> **ENTRIES PROVIDED**
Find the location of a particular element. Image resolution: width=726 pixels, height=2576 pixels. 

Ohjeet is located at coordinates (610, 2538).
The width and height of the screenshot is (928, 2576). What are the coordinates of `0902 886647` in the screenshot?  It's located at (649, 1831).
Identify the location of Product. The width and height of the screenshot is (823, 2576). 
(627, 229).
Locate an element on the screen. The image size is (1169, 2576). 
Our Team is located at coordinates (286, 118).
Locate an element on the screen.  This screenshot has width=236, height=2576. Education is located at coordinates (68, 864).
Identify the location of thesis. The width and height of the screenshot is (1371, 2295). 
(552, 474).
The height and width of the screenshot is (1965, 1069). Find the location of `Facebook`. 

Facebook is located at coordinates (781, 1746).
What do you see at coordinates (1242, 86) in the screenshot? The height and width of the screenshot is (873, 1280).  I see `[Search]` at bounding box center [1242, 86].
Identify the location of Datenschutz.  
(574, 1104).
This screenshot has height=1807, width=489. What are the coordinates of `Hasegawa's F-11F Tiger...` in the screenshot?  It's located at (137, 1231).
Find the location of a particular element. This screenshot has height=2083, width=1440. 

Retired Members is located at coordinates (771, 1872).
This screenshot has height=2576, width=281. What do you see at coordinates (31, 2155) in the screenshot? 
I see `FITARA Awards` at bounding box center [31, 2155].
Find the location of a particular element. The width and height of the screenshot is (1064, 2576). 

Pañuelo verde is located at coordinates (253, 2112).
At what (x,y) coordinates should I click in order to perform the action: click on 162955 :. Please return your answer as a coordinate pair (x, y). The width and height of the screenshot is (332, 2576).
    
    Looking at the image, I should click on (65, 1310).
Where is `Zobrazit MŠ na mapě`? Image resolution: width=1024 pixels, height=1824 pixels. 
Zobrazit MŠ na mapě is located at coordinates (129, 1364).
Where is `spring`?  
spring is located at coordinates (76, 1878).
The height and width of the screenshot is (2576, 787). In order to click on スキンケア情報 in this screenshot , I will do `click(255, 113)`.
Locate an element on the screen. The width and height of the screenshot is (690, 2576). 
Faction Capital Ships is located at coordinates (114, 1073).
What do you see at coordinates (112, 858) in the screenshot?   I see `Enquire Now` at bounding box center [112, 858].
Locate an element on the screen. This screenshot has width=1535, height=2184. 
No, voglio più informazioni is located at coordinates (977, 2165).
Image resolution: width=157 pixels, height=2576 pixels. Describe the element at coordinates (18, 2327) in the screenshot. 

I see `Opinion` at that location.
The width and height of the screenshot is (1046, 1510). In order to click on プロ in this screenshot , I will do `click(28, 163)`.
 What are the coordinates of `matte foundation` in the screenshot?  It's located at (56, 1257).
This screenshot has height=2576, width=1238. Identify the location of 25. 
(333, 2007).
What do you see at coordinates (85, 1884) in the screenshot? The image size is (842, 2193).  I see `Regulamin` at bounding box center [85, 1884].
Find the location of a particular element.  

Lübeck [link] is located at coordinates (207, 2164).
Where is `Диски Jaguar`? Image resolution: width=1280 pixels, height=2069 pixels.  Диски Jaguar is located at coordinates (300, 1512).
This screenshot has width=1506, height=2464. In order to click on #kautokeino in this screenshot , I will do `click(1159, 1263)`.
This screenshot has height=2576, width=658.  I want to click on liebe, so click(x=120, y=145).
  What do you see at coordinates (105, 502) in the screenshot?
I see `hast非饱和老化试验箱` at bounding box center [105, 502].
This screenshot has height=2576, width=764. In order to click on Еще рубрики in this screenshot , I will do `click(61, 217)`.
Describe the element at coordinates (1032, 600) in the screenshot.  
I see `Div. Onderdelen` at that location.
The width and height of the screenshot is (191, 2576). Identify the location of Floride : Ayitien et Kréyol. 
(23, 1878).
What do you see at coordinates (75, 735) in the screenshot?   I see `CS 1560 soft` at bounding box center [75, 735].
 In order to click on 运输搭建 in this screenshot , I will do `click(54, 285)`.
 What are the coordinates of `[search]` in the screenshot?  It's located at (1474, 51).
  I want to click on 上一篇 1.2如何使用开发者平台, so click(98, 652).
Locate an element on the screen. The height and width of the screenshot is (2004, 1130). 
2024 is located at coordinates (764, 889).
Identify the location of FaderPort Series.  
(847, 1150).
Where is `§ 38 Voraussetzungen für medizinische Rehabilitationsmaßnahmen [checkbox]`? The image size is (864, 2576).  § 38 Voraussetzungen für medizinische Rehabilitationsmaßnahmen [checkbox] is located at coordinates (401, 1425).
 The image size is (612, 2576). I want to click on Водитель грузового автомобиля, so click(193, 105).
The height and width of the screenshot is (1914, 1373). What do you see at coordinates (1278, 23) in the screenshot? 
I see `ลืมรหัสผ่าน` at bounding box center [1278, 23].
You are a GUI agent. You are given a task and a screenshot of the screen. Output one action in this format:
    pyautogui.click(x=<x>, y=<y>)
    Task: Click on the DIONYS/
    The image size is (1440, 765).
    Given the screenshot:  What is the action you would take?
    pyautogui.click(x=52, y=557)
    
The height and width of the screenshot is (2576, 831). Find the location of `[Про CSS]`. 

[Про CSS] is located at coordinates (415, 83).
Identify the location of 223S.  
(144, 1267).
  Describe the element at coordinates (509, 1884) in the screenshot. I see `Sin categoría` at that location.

> **REQUIRED WORK**
Set down each entry again, exactly as written.

> **EXERCISE SOLUTION**
Find the location of a particular element. Image resolution: width=726 pixels, height=2576 pixels. 

Ohjeet is located at coordinates (610, 2538).
The width and height of the screenshot is (928, 2576). What are the coordinates of `0902 886647` in the screenshot?  It's located at (649, 1831).
Identify the location of Product. The width and height of the screenshot is (823, 2576). 
(627, 229).
Locate an element on the screen. The image size is (1169, 2576). 
Our Team is located at coordinates (286, 118).
Locate an element on the screen.  This screenshot has width=236, height=2576. Education is located at coordinates (68, 864).
Identify the location of thesis. The width and height of the screenshot is (1371, 2295). 
(552, 474).
The height and width of the screenshot is (1965, 1069). Find the location of `Facebook`. 

Facebook is located at coordinates (781, 1746).
What do you see at coordinates (1242, 86) in the screenshot? The height and width of the screenshot is (873, 1280).  I see `[Search]` at bounding box center [1242, 86].
Identify the location of Datenschutz.  
(574, 1104).
This screenshot has height=1807, width=489. What are the coordinates of `Hasegawa's F-11F Tiger...` in the screenshot?  It's located at (137, 1231).
Find the location of a particular element. This screenshot has height=2083, width=1440. 

Retired Members is located at coordinates (771, 1872).
This screenshot has height=2576, width=281. What do you see at coordinates (31, 2155) in the screenshot? 
I see `FITARA Awards` at bounding box center [31, 2155].
Find the location of a particular element. The width and height of the screenshot is (1064, 2576). 

Pañuelo verde is located at coordinates (253, 2112).
At what (x,y) coordinates should I click in order to perform the action: click on 162955 :. Please return your answer as a coordinate pair (x, y). The width and height of the screenshot is (332, 2576).
    
    Looking at the image, I should click on (65, 1310).
Where is `Zobrazit MŠ na mapě`? Image resolution: width=1024 pixels, height=1824 pixels. 
Zobrazit MŠ na mapě is located at coordinates (129, 1364).
Where is `spring`?  
spring is located at coordinates (76, 1878).
The height and width of the screenshot is (2576, 787). In order to click on スキンケア情報 in this screenshot , I will do `click(255, 113)`.
Locate an element on the screen. The width and height of the screenshot is (690, 2576). 
Faction Capital Ships is located at coordinates (114, 1073).
What do you see at coordinates (112, 858) in the screenshot?   I see `Enquire Now` at bounding box center [112, 858].
Locate an element on the screen. This screenshot has width=1535, height=2184. 
No, voglio più informazioni is located at coordinates (977, 2165).
Image resolution: width=157 pixels, height=2576 pixels. Describe the element at coordinates (18, 2327) in the screenshot. 

I see `Opinion` at that location.
The width and height of the screenshot is (1046, 1510). In order to click on プロ in this screenshot , I will do `click(28, 163)`.
 What are the coordinates of `matte foundation` in the screenshot?  It's located at (56, 1257).
This screenshot has height=2576, width=1238. Identify the location of 25. 
(333, 2007).
What do you see at coordinates (85, 1884) in the screenshot? The image size is (842, 2193).  I see `Regulamin` at bounding box center [85, 1884].
Find the location of a particular element.  

Lübeck [link] is located at coordinates (207, 2164).
Where is `Диски Jaguar`? Image resolution: width=1280 pixels, height=2069 pixels.  Диски Jaguar is located at coordinates (300, 1512).
This screenshot has width=1506, height=2464. In order to click on #kautokeino in this screenshot , I will do `click(1159, 1263)`.
This screenshot has height=2576, width=658.  I want to click on liebe, so click(x=120, y=145).
  What do you see at coordinates (105, 502) in the screenshot?
I see `hast非饱和老化试验箱` at bounding box center [105, 502].
This screenshot has height=2576, width=764. In order to click on Еще рубрики in this screenshot , I will do `click(61, 217)`.
Describe the element at coordinates (1032, 600) in the screenshot.  
I see `Div. Onderdelen` at that location.
The width and height of the screenshot is (191, 2576). Identify the location of Floride : Ayitien et Kréyol. 
(23, 1878).
What do you see at coordinates (75, 735) in the screenshot?   I see `CS 1560 soft` at bounding box center [75, 735].
 In order to click on 运输搭建 in this screenshot , I will do `click(54, 285)`.
 What are the coordinates of `[search]` in the screenshot?  It's located at (1474, 51).
  I want to click on 上一篇 1.2如何使用开发者平台, so click(98, 652).
Locate an element on the screen. The height and width of the screenshot is (2004, 1130). 
2024 is located at coordinates (764, 889).
Identify the location of FaderPort Series.  
(847, 1150).
Where is `§ 38 Voraussetzungen für medizinische Rehabilitationsmaßnahmen [checkbox]`? The image size is (864, 2576).  § 38 Voraussetzungen für medizinische Rehabilitationsmaßnahmen [checkbox] is located at coordinates (401, 1425).
 The image size is (612, 2576). I want to click on Водитель грузового автомобиля, so click(193, 105).
The height and width of the screenshot is (1914, 1373). What do you see at coordinates (1278, 23) in the screenshot? 
I see `ลืมรหัสผ่าน` at bounding box center [1278, 23].
You are a GUI agent. You are given a task and a screenshot of the screen. Output one action in this format:
    pyautogui.click(x=<x>, y=<y>)
    Task: Click on the DIONYS/
    The image size is (1440, 765).
    Given the screenshot:  What is the action you would take?
    pyautogui.click(x=52, y=557)
    
The height and width of the screenshot is (2576, 831). Find the location of `[Про CSS]`. 

[Про CSS] is located at coordinates (415, 83).
Identify the location of 223S.  
(144, 1267).
  Describe the element at coordinates (509, 1884) in the screenshot. I see `Sin categoría` at that location.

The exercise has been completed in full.